15 Jan 2021
Alcohol is produced from raw materials derived from agriculture, and involves various products, including malt sorghum, malting barley, maize, potatoes, grapes etc. Some of these products are directly dependent on breweries in terms of demand and have far reaching consequences if not processed.
With the previous ban on liquor sales, due to COVID-19 regulations, there were already an accumulation of supply of raw materials, some of which could not be stored for extended periods and which also did not have any export opportunities. A further ban only puts more pressure on the system and has far-reaching financial and ecological consequences.
Malt barley is an important crop within the winter grain production area which has limited crop choices. This season saw good malting barley plantings and the weather contributed to a good season. Unfortunately, with the good crop and previous liquor bans in place, a substantial surplus built up with limited export opportunities, which will result in significantly fewer plantings in the coming season. By now, purchase mandates decreased considerably in certain regions, reducing the number of hectares that can be planted in the coming season. This directly affects producers in terms of financing profiles, crop rotation systems and the control of ecosystems. The result – significant financial pressure on an area that has already experienced a lot of pressure with droughts over the past few seasons and where agricultural debt is at high levels.
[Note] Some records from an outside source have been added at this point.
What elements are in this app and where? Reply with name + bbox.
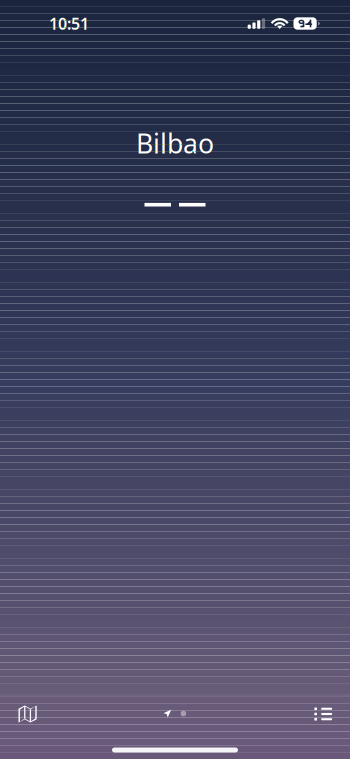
button[interactable]: Weather list: [295, 696, 350, 730]
staticText: Bilbao: [136, 126, 214, 161]
button[interactable]: Current location: [160, 704, 175, 724]
staticText: 10:51: [49, 13, 89, 34]
button[interactable]: Page 2: [176, 704, 191, 724]
button[interactable]: Map: [0, 696, 55, 730]
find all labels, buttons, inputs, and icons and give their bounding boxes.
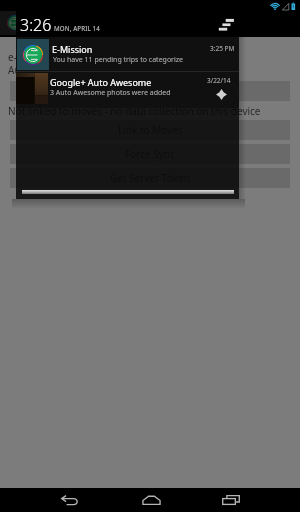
staticText: Auto-detect trips xyxy=(8,63,87,77)
button[interactable]: Quick settings xyxy=(216,16,236,36)
staticText: E-Mission xyxy=(52,43,93,55)
button[interactable]: Home xyxy=(120,488,182,512)
staticText: Google+ Auto Awesome xyxy=(50,76,152,88)
staticText: Not linked to moves - no data collection… xyxy=(8,104,261,118)
button[interactable]: Get Server Token xyxy=(10,168,290,188)
staticText: 3:25 PM xyxy=(210,44,235,53)
button[interactable]: Google+ Auto Awesome xyxy=(16,72,239,108)
staticText: 3/22/14 xyxy=(207,76,231,85)
button[interactable]: Back xyxy=(38,488,100,512)
button[interactable] xyxy=(10,81,290,101)
staticText: e-mission xyxy=(8,50,54,64)
staticText: 3:26 xyxy=(20,14,52,36)
button[interactable]: E-Mission xyxy=(16,37,239,71)
staticText: You have 11 pending trips to categorize xyxy=(53,55,184,65)
staticText: 3 Auto Awesome photos were added xyxy=(50,88,171,98)
staticText: MON, APRIL 14 xyxy=(54,24,100,32)
button[interactable]: Recent apps xyxy=(200,488,262,512)
button[interactable]: Link to Moves xyxy=(10,120,290,140)
button[interactable]: Force Sync xyxy=(10,144,290,164)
The further ban on liquor also impacts small-scale producers, whom are supported in various programmes by these companies. Not only will producers' access to markets now be reduced due to surpluses, but the risks that support will be discontinued due to companies’ financial losses, is now a reality. The Barley industry have great opportunities to expand and create further agro-processing opportunities and create jobs, but given the current conditions, investments are discouraged, which have a long-term impact on the sustainability of the industry.
Grain SA acknowledges that everything needs to be done to keep the nation safe and reduce the pressure on the healthcare system. However, it must also be kept in consideration that an entire industry with a supported value chain is effected by the alcohol ban, further effecting the sustainability of the livelihoods of people employed and dependent on this industry.
Competitive countries offer substantial support for their agricultural sector as a whole where similar decisions have been made due to COVID-19. The question, now and during droughts, is still being raised – How will local producers be supported as a result of this ban and has the consequences of this decision been consulted and researched? The current scenario is causing great concern among producers as single-buyer markets are now disappearing and the agricultural sector is suffering.